L'indice de l'heure de vacation n'a pas bougé depuis des lustres. Reste un mépris institutionnel diffus — le symptôme d'une université au bord de l'essoufflement.
Doctorante en troisième année, ma thèse n'est pas financée. J'ai candidaté deux fois à un contrat doctoral ; deux fois, refusée — sans jamais vraiment comprendre pourquoi. Les commissions décident, mais de l'autre côté il reste bien peu pour saisir ce qui a fait la différence, et le doute s'installe : les dossiers, les réseaux, l'entre-soi.

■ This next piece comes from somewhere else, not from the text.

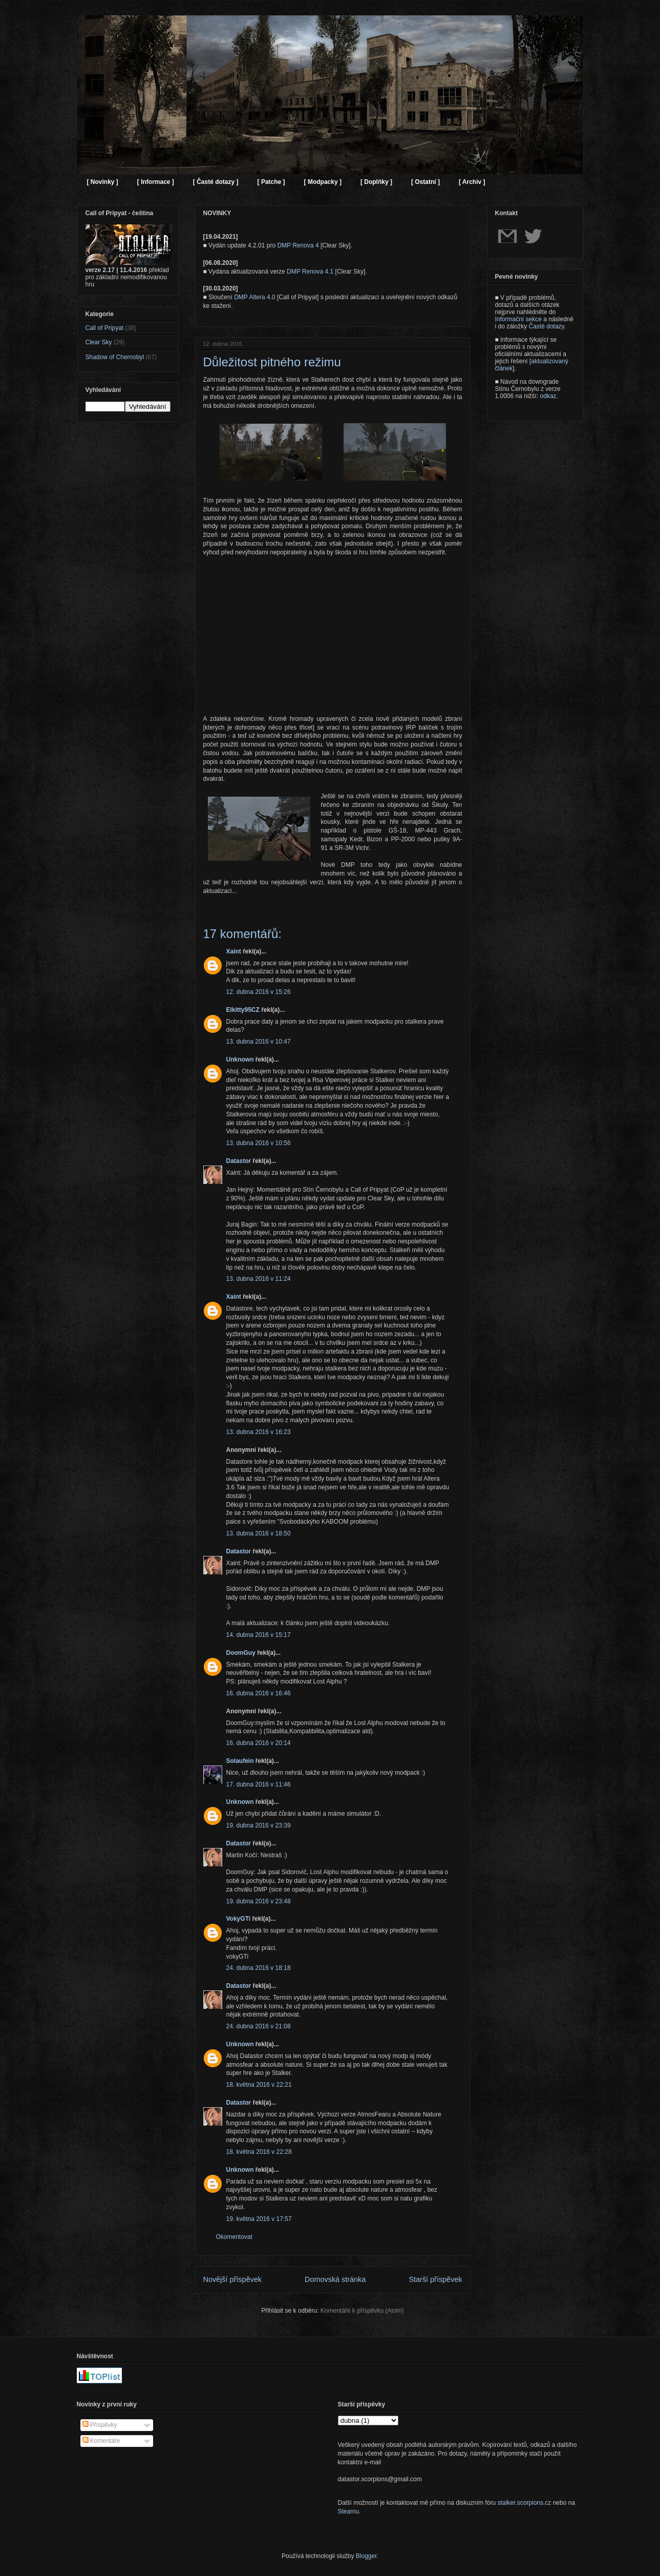  What do you see at coordinates (258, 1743) in the screenshot?
I see `16. dubna 2016 v 20:14` at bounding box center [258, 1743].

Alors je travaille à côté de ma thèse pour pouvoir la mener : des cours, d'autres emplois, cette gymnastique permanente entre gagner sa vie et faire de la recherche — un travail immense qui, parce qu'il n'est pas payé, peine à être reconnu comme tel.
Je sais que j'ai de la chance : ma famille peut m'aider. Longtemps, ça m'a fait douter de ma légitimité à parler de précarité. Mais la précarité n'est pas un concours de souffrance. Pendant que certain·es sont payé·es pour faire leur thèse, d'autres doivent travailler pour la faire — et quelques années plus tard, nos dossiers seront côte à côte, avec les mêmes attentes, comme si nous avions eu le même temps et les mêmes moyens.

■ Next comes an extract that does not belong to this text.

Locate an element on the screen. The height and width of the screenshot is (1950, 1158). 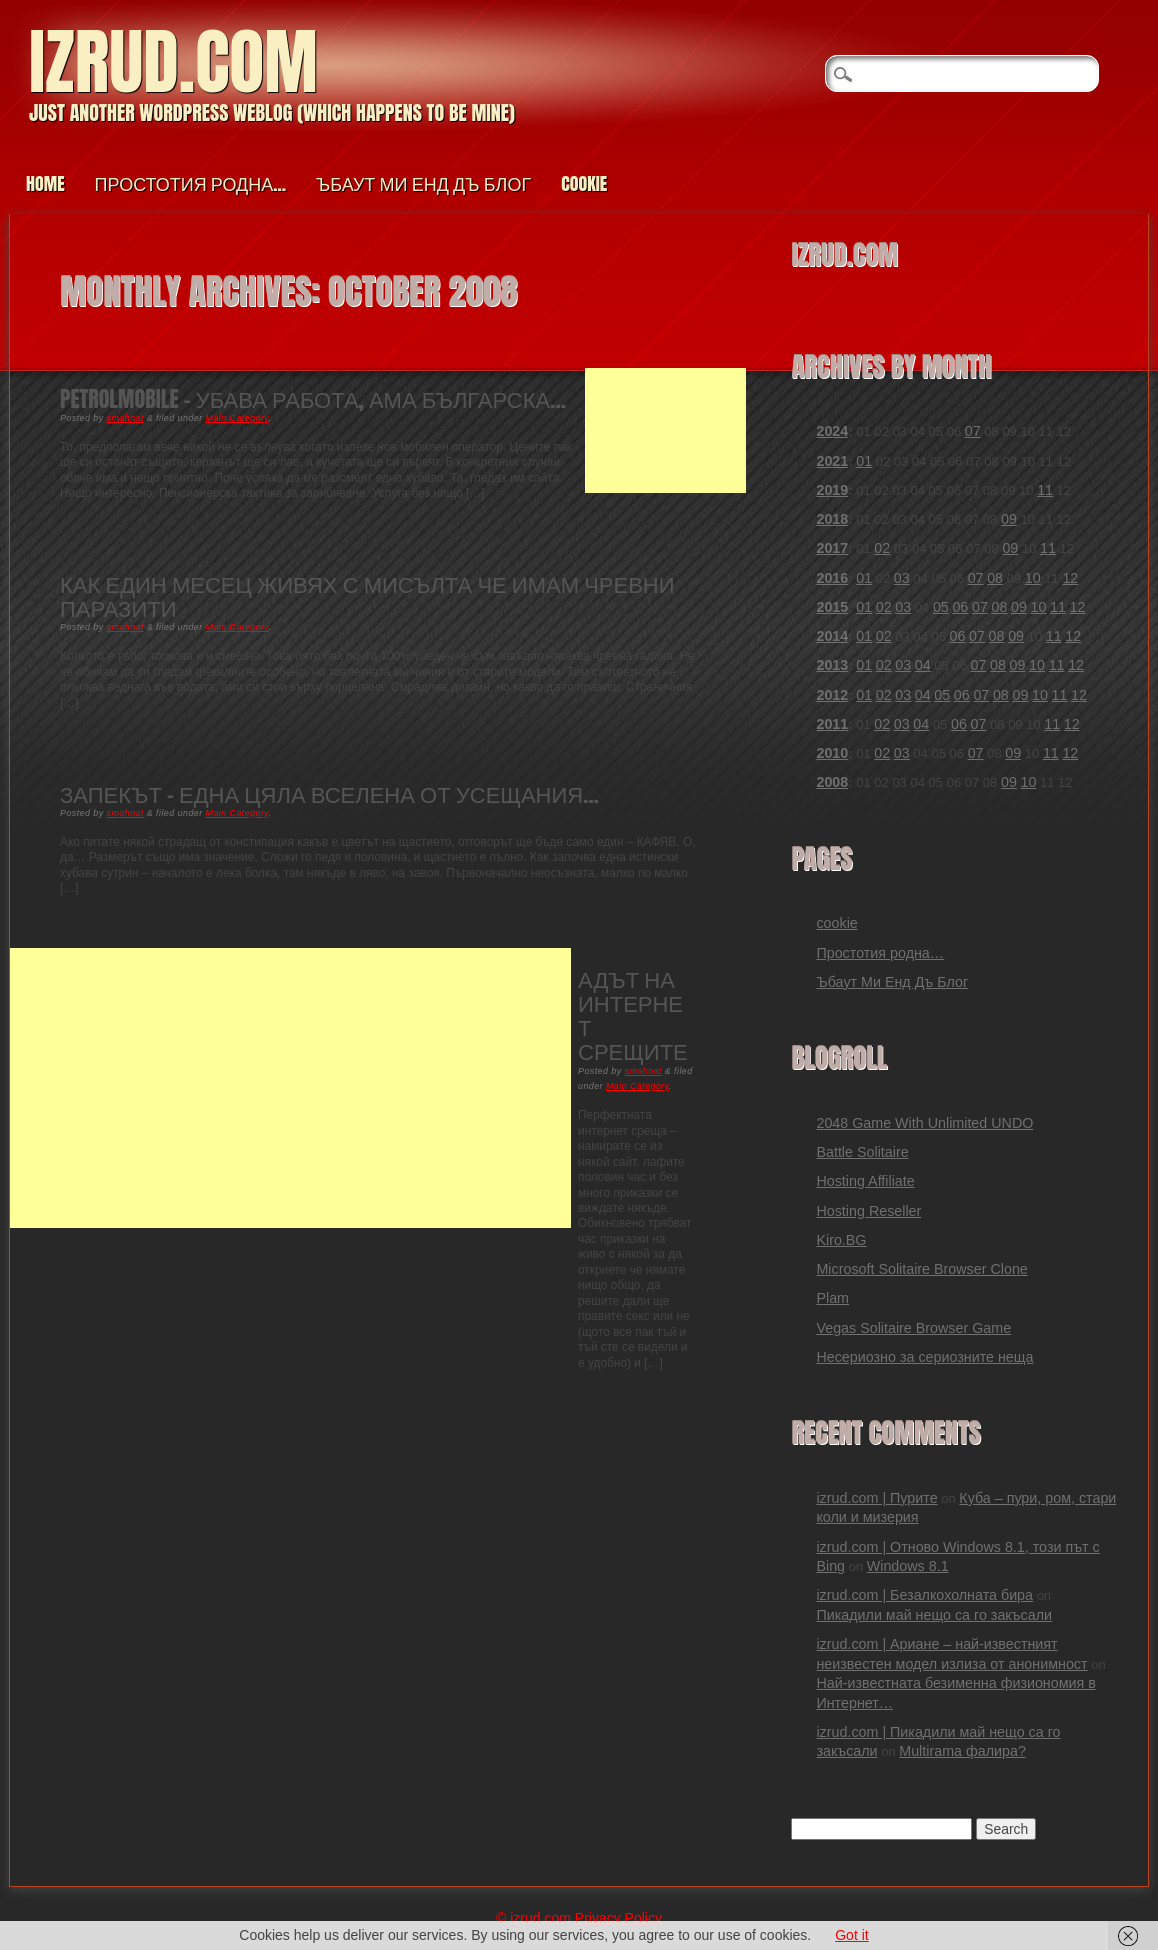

J'aime profondément ce que je fais et je rêve toujours de devenir enseignante-chercheuse — mais avec la boule au ventre à l'idée qu'après toutes ces années, il n'y ait simplement pas de place. Alors je ne veux pas seulement qu'on me dise que je suis courageuse : je ne veux pas que le courage devienne la réponse à la précarité.
Docteur en philosophie depuis peu, après quatre ans de thèse dont trois financées. J'ai eu un enfant au milieu de mon doctorat, et j'ai vite compris que ce serait un problème : aucun congé prévu — au mieux un an sans solde —, l'obligation de rendre le manuscrit au bout de trois ans, et cette petite phrase entendue plus d'une fois, « quelle idée de faire un enfant pendant une thèse ». Et encore, je suis un homme ; je n'ose imaginer si j'avais été une femme.
Je ne suis pas passé loin du burnout : les vacations pour compléter mes revenus, les publications obligatoires pour espérer se qualifier, les séminaires, les colloques. Financièrement, tout juste la tête hors de l'eau. Aucune perspective de carrière ne m'a jamais été présentée — j'ai dû constater seul le nombre dérisoire de postes dans mon domaine, jusqu'aux plus précaires.
À la fin de mon contrat doctoral, au chômage, ma thèse prolongée d'un an sans un euro de plus, je suis resté cinq mois sans indemnités : certains de mes contrats de vacataire ne « rentraient pas » dans les cases de France Travail, faute de fiche de paie mensualisée.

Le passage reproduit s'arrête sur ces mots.